Most recent studies have shown that Epidermolysis Bullosa Dystrophica shares some biological mechanisms with bulla, carcinoma, cicatrix, cockayne-touraine-disease, dermatologic-disorders, dystrophy, epidermolysis-bullosa, esophageal-stenosis, hallopeau-siemens-disease, junctional-epidermolysis-bullosa, malignant-squamous-cell-neoplasm, milium-cyst, mucinous-adenocarcinoma, neoplasms, skin-diseases-genetic, skin-neoplasms, stenosis, tissue-adhesions.

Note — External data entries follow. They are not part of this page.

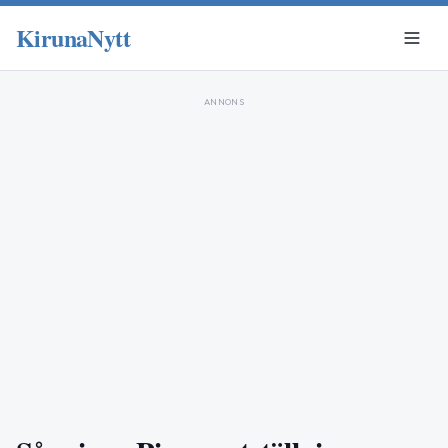
KirunaNytt
ANNONS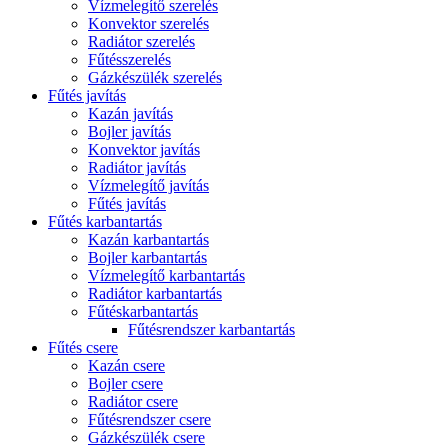
Vízmelegítő szerelés
Konvektor szerelés
Radiátor szerelés
Fűtésszerelés
Gázkészülék szerelés
Fűtés javítás
Kazán javítás
Bojler javítás
Konvektor javítás
Radiátor javítás
Vízmelegítő javítás
Fűtés javítás
Fűtés karbantartás
Kazán karbantartás
Bojler karbantartás
Vízmelegítő karbantartás
Radiátor karbantartás
Fűtéskarbantartás
Fűtésrendszer karbantartás
Fűtés csere
Kazán csere
Bojler csere
Radiátor csere
Fűtésrendszer csere
Gázkészülék csere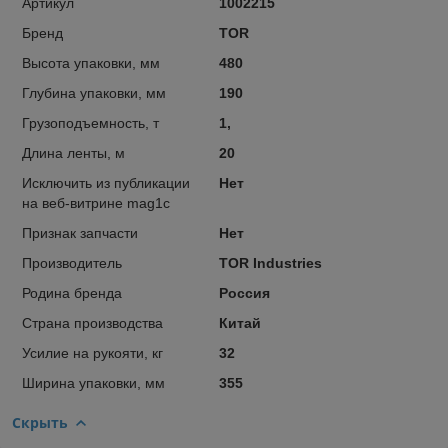
Артикул
1002215
Бренд
TOR
Высота упаковки, мм
480
Глубина упаковки, мм
190
Грузоподъемность, т
1,
Длина ленты, м
20
Исключить из публикации
Нет
на веб-витрине mag1c
Признак запчасти
Нет
Производитель
TOR Industries
Родина бренда
Россия
Страна производства
Китай
Усилие на рукояти, кг
32
Ширина упаковки, мм
355
Скрыть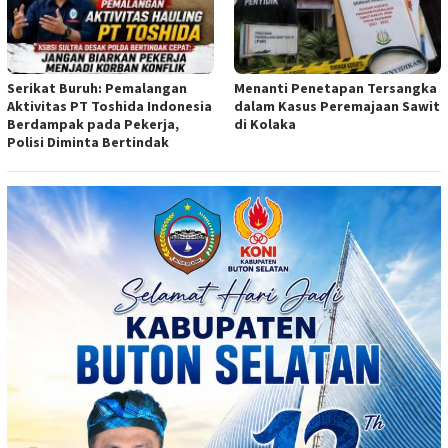
Serikat Buruh: Pemalangan
Menanti Penetapan Tersangka
Aktivitas PT Toshida Indonesia
dalam Kasus Peremajaan Sawit
Berdampak pada Pekerja,
di Kolaka
Polisi Diminta Bertindak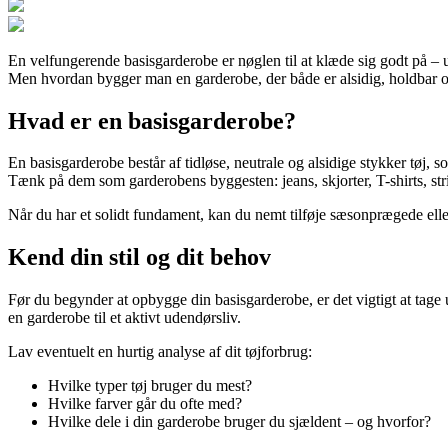
En velfungerende basisgarderobe er nøglen til at klæde sig godt på – 
Men hvordan bygger man en garderobe, der både er alsidig, holdbar og t
Hvad er en basisgarderobe?
En basisgarderobe består af tidløse, neutrale og alsidige stykker tøj, 
Tænk på dem som garderobens byggesten: jeans, skjorter, T-shirts, stri
Når du har et solidt fundament, kan du nemt tilføje sæsonprægede elle
Kend din stil og dit behov
Før du begynder at opbygge din basisgarderobe, er det vigtigt at tage
en garderobe til et aktivt udendørsliv.
Lav eventuelt en hurtig analyse af dit tøjforbrug:
Hvilke typer tøj bruger du mest?
Hvilke farver går du ofte med?
Hvilke dele i din garderobe bruger du sjældent – og hvorfor?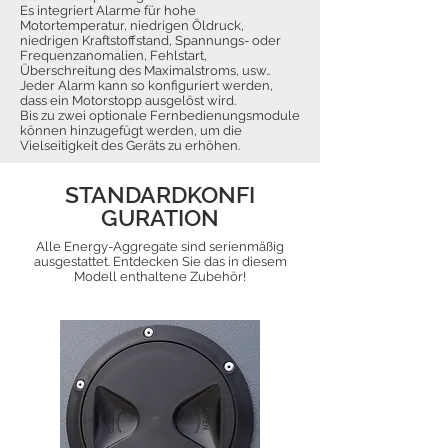
Es integriert Alarme für hohe
Motortemperatur, niedrigen Öldruck,
niedrigen Kraftstoffstand, Spannungs- oder
Frequenzanomalien, Fehlstart,
Überschreitung des Maximalstroms, usw..
Jeder Alarm kann so konfiguriert werden,
dass ein Motorstopp ausgelöst wird.
Bis zu zwei optionale Fernbedienungsmodule
können hinzugefügt werden, um die
Vielseitigkeit des Geräts zu erhöhen.
STANDARDKONFI
GURATION
Alle Energy-Aggregate sind serienmäßig
ausgestattet. Entdecken Sie das in diesem
Modell enthaltene Zubehör!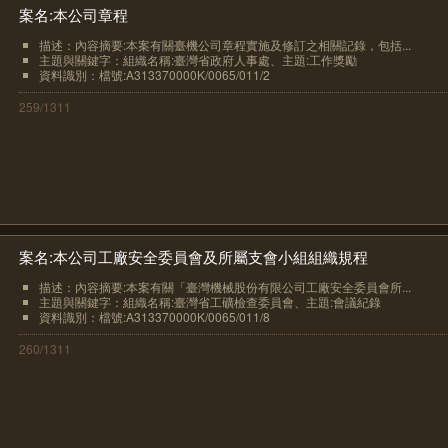
案名:本公司章程
描述：內容摘要:本案有關臺機公司章程實施及修訂之相關記錄，包括...
主題與關鍵字：組織名稱:臺灣省政府人事處、主題:工作獎勵
資料識別：檔號:A313370000K/0065/011/2
259/1311
案名:本公司工廠安全委員會及所屬支會小組組織規程
描述：內容摘要:本案有關「臺灣機械股份有限公司工廠安全委員會所...
主題與關鍵字：組織名稱:臺灣省工礦檢查委員會、主題:會議紀錄
資料識別：檔號:A313370000K/0065/011/8
260/1311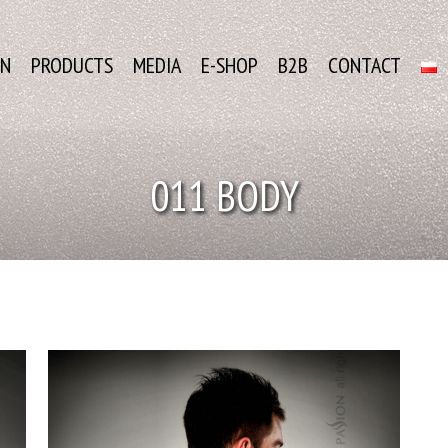
ON
PRODUCTS
MEDIA
E-SHOP
B2B
CONTACT
011 BODY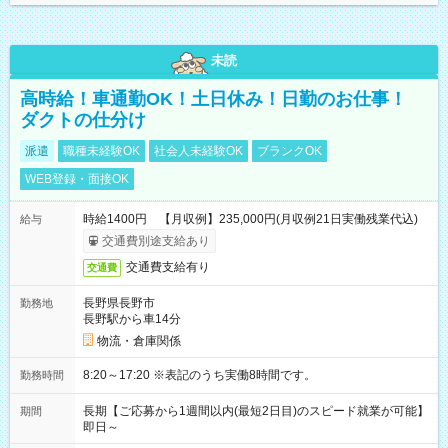
未読
高時給！車通勤OK！土日休み！日勤のお仕事！
ダクトの仕分け
派遣
職種未経験OK
社会人未経験OK
ブランクOK
WEB登録・面接OK
時給1400円 【月収例】235,000円(月収例21日実働残業代込)
給与
交通費別途支給あり
交通費支給有り
交通費
長野県長野市
勤務地
長野駅から車14分
物流・倉庫関係
8:20～17:20 ※表記のうち実働8時間です。
勤務時間
長期【ご応募から1週間以内(最短2日目)のスピード就業が可能】
期間
即日～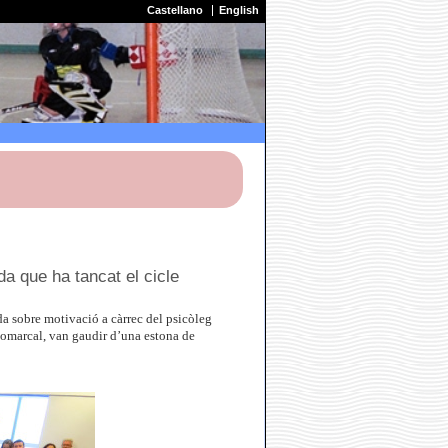
Castellano
English
da que ha tancat el cicle
a sobre motivació a càrrec del psicòleg
Comarcal, van gaudir d’una estona de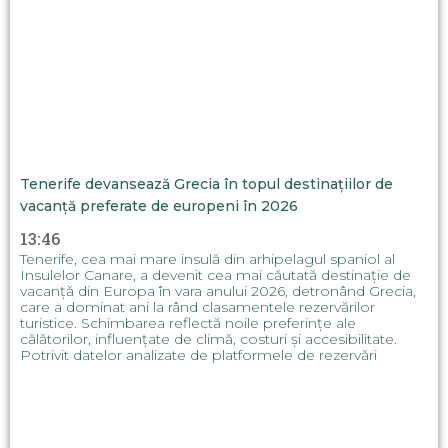
Tenerife devansează Grecia în topul destinațiilor de
vacanță preferate de europeni în 2026
13:46
Tenerife, cea mai mare insulă din arhipelagul spaniol al
Insulelor Canare, a devenit cea mai căutată destinație de
vacanță din Europa în vara anului 2026, detronând Grecia,
care a dominat ani la rând clasamentele rezervărilor
turistice. Schimbarea reflectă noile preferințe ale
călătorilor, influențate de climă, costuri și accesibilitate.
Potrivit datelor analizate de platformele de rezervări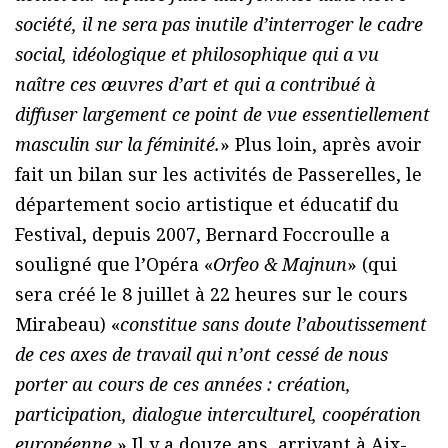
société, il ne sera pas inutile d’interroger le cadre
social, idéologique et philosophique qui a vu
naître ces œuvres d’art et qui a contribué à
diffuser largement ce point de vue essentiellement
masculin sur la féminité.
» Plus loin, après avoir
fait un bilan sur les activités de Passerelles, le
département socio artistique et éducatif du
Festival, depuis 2007, Bernard Foccroulle a
souligné que l’Opéra «
Orfeo & Majnun
» (qui
sera créé le 8 juillet à 22 heures sur le cours
Mirabeau) «
constitue sans doute l’aboutissement
de ces axes de travail qui n’ont cessé de nous
porter au cours de ces années : création,
participation, dialogue interculturel, coopération
européenne.
» Il y a douze ans, arrivant à Aix-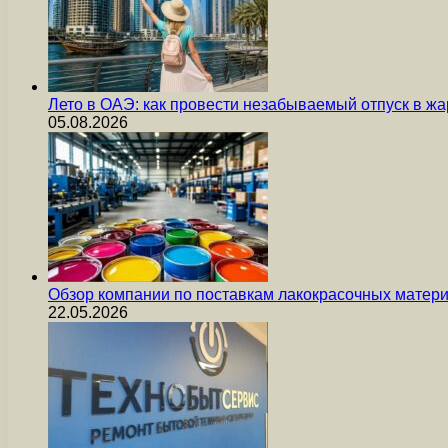
Лето в ОАЭ: как провести незабываемый отпуск в жа
05.08.2026
Обзор компании по поставкам лакокрасочных мате
22.05.2026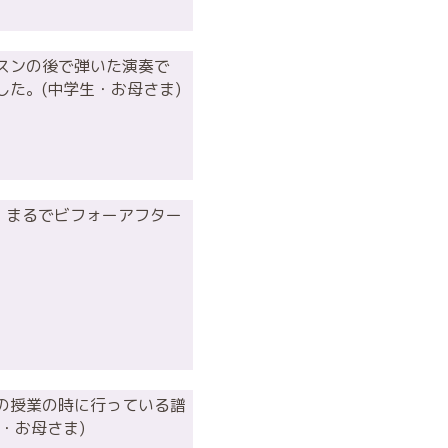
スンの後で弾いた演奏で
た。(中学生・お母さま)
！まるでビフォーアフター
の授業の時に行っている譜
・お母さま)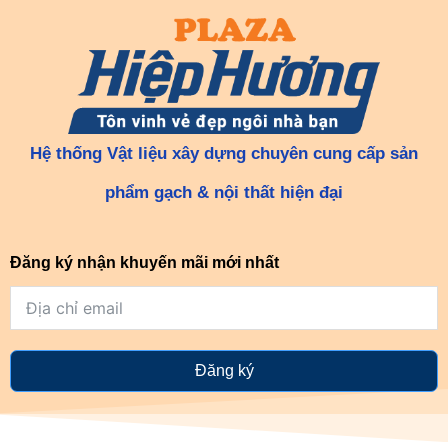
Hệ thống Vật liệu xây dựng chuyên cung cấp sản
phẩm gạch & nội thất hiện đại
Đăng ký nhận khuyến mãi mới nhất
Đăng ký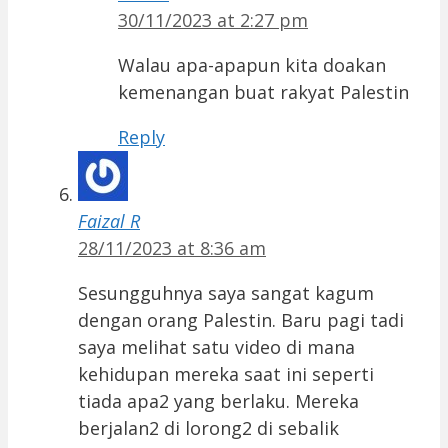
30/11/2023 at 2:27 pm
Walau apa-apapun kita doakan
kemenangan buat rakyat Palestin
Reply
Faizal R
28/11/2023 at 8:36 am
Sesungguhnya saya sangat kagum
dengan orang Palestin. Baru pagi tadi
saya melihat satu video di mana
kehidupan mereka saat ini seperti
tiada apa2 yang berlaku. Mereka
berjalan2 di lorong2 di sebalik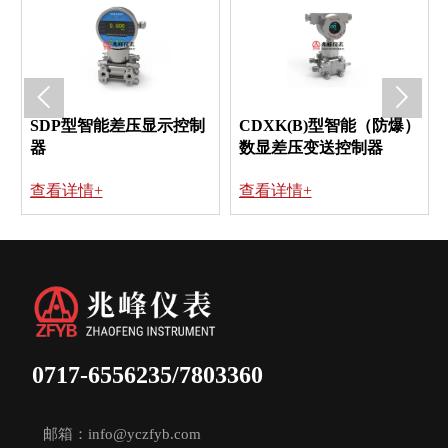


SDP型智能差压显示控制
CDXK(B)型智能（防爆）
器
数显差压变送控制器
查看详情+
查看详情+
0717-6556235/7803360
邮箱：info@yczfyb.com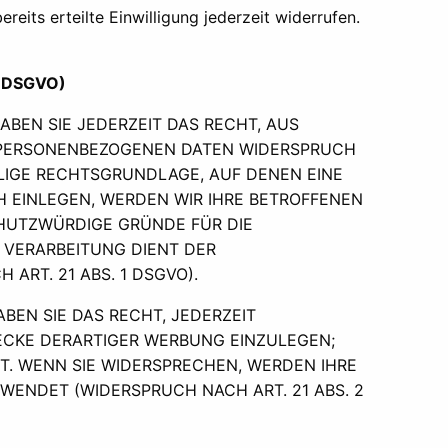
eits erteilte Einwilligung jederzeit widerrufen.
1 DSGVO)
ABEN SIE JEDERZEIT DAS RECHT, AUS
ER PERSONENBEZOGENEN DATEN WIDERSPRUCH
EILIGE RECHTSGRUNDLAGE, AUF DENEN EINE
 EINLEGEN, WERDEN WIR IHRE BETROFFENEN
CHUTZWÜRDIGE GRÜNDE FÜR DIE
E VERARBEITUNG DIENT DER
RT. 21 ABS. 1 DSGVO).
BEN SIE DAS RECHT, JEDERZEIT
ECKE DERARTIGER WERBUNG EINZULEGEN;
HT. WENN SIE WIDERSPRECHEN, WERDEN IHRE
ENDET (WIDERSPRUCH NACH ART. 21 ABS. 2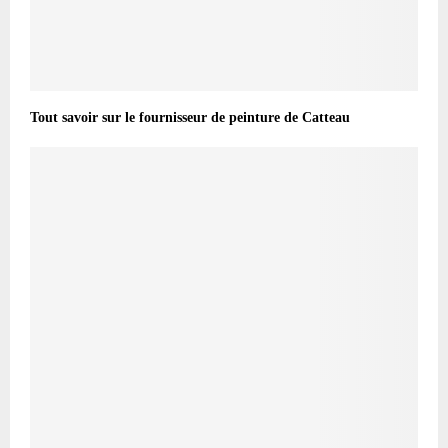
Tout savoir sur le fournisseur de peinture de Catteau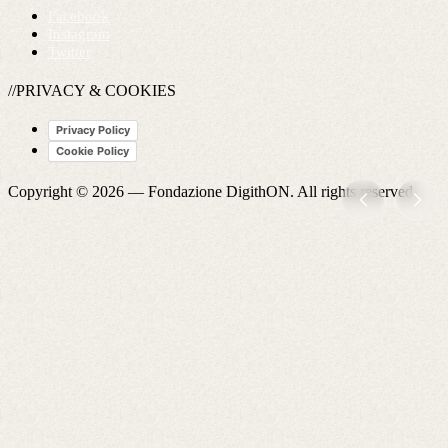
Facebook
Instagram
Twitter
//PRIVACY & COOKIES
Privacy Policy
Cookie Policy
Copyright © 2026 —
Fondazione DigithON
. All rights reserved.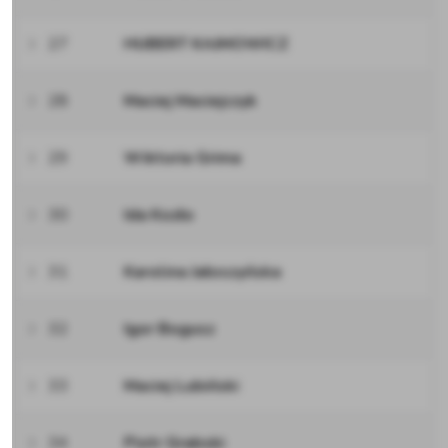
27
HUBERT KAJMOWICZ
28
Maciej Maciejczyk
29
Wiktoria Grima
30
Ida Kozło
31
Karolina Jałoszyńska
32
Igor Bogusz
33
Maciej Lubiński
34
Piotr Grabski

Among the many pathways, these few ones have gauged particular interests from scientists studying Epidermolysis Bullosa Dystrophica, and have been seen in publications frequently: Cell Adhesion, Cell Differentiation, Cell Motility, Fibroblast Proliferation, Heteroduplex Formation, Immune Response, Keratinization, Localization, Mastication, Mating, Pathogenesis, Pigmentation, Regeneration, Secretion, Tooth Eruption, Translation, Transport, Transposition, Wound Healing
Quite a number of genes have been found to play important roles in Epidermolysis Bullosa Dystrophica, such as C7, CCDC6, COL17A1, COL7A1, CTLA4, CXCL10, DST, F9, FLG, FN1, HLA-DQA1, MMP1, MMP7, NOD2, PLEC, PLOD1, PTCH1, RET, SERPINB3, TAS2R38. See what Boster has to offer for the research of these genes by clicking the gene name links below and view a more detailed info card/product listing for that gene.
In a later update, we will include information such as current drugs and therapy solutions as well as on-going and past clinical trials for this disease. Plesae stay updated.